**EXERCISE DIRECTIONS:** Scan the records below. Report the number of lines containing the word "täglich", and nothing more.

[Stored items from a collection]
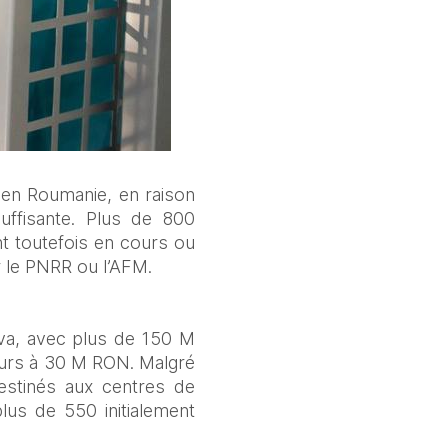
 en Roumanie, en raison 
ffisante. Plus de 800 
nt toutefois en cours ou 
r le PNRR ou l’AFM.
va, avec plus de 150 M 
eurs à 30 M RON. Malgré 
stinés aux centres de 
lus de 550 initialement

--

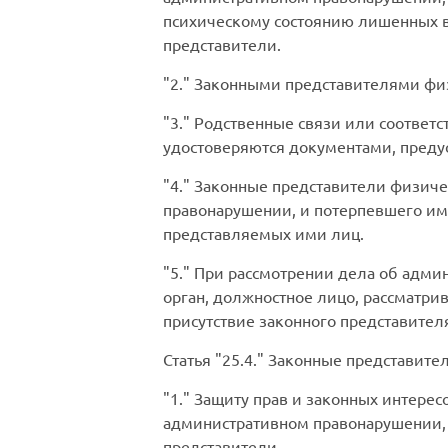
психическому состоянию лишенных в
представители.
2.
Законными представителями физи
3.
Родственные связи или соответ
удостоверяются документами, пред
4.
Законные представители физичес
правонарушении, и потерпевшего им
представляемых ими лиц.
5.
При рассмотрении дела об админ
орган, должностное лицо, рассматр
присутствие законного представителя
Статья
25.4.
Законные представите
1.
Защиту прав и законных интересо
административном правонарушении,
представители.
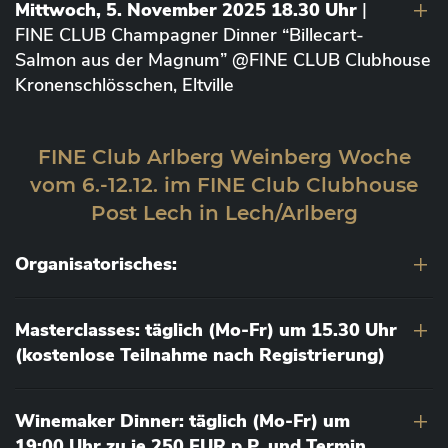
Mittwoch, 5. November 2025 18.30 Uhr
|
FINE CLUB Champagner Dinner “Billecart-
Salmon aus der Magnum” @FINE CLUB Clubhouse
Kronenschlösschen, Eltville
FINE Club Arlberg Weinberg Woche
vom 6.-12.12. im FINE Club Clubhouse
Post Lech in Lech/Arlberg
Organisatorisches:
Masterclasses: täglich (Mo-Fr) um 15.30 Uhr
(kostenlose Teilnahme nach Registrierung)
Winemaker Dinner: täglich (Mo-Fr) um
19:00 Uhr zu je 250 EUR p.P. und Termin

--

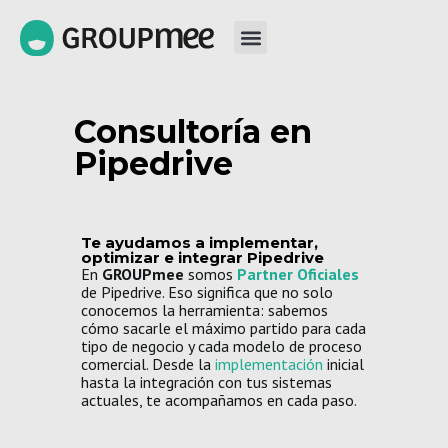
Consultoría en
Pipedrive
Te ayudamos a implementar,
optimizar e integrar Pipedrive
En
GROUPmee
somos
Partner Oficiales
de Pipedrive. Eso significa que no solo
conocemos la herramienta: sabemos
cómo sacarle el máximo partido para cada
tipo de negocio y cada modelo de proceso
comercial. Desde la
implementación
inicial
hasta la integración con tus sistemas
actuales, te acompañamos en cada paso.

**SOLUTION TO THE EXERCISE:** 2